Inside Job – Subprime Crises

Presented by
Ajay Kr Pandey -MPE 23
(Under the Supervision of Dr. Akshaya Dhume)
Executive Summary
Directed by Charles Ferguson and narrated by Matt Damon, this film dissects the causes and implications
of the downturn and analyses the role played by several key financial and political figures.

The beauty of Inside Job is that it makes the potentially daunting topic of the meltdown completely
accessible to the masses. One don’t need to be a banker or an economist, nor have heard of credit default
swaps and collateralized debt obligations, to follow it. The film clearly explains the developments with
the aid of graphical illustrations and Damon’s narration, in an easy to digest manner. It is enjoyable to
watch for both a finance layperson and a well-versed professional.

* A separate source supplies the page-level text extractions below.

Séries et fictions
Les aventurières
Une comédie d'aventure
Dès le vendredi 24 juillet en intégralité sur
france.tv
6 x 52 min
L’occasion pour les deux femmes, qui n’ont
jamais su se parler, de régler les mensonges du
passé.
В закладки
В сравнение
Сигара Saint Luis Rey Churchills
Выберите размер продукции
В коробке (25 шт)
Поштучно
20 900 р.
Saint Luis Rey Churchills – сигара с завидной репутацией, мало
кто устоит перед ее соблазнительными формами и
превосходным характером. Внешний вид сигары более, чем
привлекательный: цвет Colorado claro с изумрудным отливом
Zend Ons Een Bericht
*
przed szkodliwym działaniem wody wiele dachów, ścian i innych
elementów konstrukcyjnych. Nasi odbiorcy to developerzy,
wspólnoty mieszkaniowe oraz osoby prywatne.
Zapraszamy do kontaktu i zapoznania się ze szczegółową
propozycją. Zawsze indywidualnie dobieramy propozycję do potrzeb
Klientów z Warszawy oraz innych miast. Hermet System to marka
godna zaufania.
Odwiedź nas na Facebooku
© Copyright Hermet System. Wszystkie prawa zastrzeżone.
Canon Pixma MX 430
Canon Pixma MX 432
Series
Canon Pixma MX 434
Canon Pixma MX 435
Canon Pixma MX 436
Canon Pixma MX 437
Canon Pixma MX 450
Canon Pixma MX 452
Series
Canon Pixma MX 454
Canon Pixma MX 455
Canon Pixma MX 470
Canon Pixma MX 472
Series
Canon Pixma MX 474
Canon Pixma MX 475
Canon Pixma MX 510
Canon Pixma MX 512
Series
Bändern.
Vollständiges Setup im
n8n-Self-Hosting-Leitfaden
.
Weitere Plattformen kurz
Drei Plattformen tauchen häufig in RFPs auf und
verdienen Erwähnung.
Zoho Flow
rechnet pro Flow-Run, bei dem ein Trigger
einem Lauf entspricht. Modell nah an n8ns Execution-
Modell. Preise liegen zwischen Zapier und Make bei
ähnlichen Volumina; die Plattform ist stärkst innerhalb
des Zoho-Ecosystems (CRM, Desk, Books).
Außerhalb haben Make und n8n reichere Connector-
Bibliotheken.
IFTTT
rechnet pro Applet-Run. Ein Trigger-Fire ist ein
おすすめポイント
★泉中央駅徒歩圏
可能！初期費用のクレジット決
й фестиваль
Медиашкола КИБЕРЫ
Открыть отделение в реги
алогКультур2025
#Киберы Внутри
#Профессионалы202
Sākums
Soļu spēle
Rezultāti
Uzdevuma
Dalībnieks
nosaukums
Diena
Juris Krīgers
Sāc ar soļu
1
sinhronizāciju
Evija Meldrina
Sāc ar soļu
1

Inside Job demonstrates how the American financial sector brought the country to the brink through
reckless risk taking, complex financial structures, and sheer greed. Banks provided mortgages to people
who were unable to afford them in order to earn greater fees. Through financial engineering, these ‘toxic’
mortgages were then sliced, diced and bundled up into fancy packages and sold off to outside investors,
who later lost out when house prices declined and borrowers defaulted. The repercussions were severe
and spread throughout the economy. People lost their homes and investors and pension funds suffered
heavy losses. The information one learns in this film will inspire both anger and outrage.

Amongst the people interviewed for Inside Job are billionaire investor and philanthropist George Soros,
NYU professor Nouriel Roubini who predicted the crisis back in 2006, US Representative Barney Frank,
and Eliot Spitzer who sued the major investment banks while serving as the New York State Attorney
General. Also, there is Glenn Hubbard, Bush’s former economic advisor, who turns defensive and prickly
in response to the interviewer’s pointed questions. Furthermore, the colourful insights of former Wall
Street madam Kristin Davis are particularly intriguing. She claims that the Street’s corporate culture
involves abundant sex and drugs for bankers and their top clients, with large sums of money spent on
prostitutes and cocaine.

All in all, Inside Job is a well-argued and comprehensive critique of the factors leading to the financial
crisis. The director has done a masterful job of explaining things in a simplified manner. It is an eye-
opener and will leave you enthralled, fascinated and infuriated.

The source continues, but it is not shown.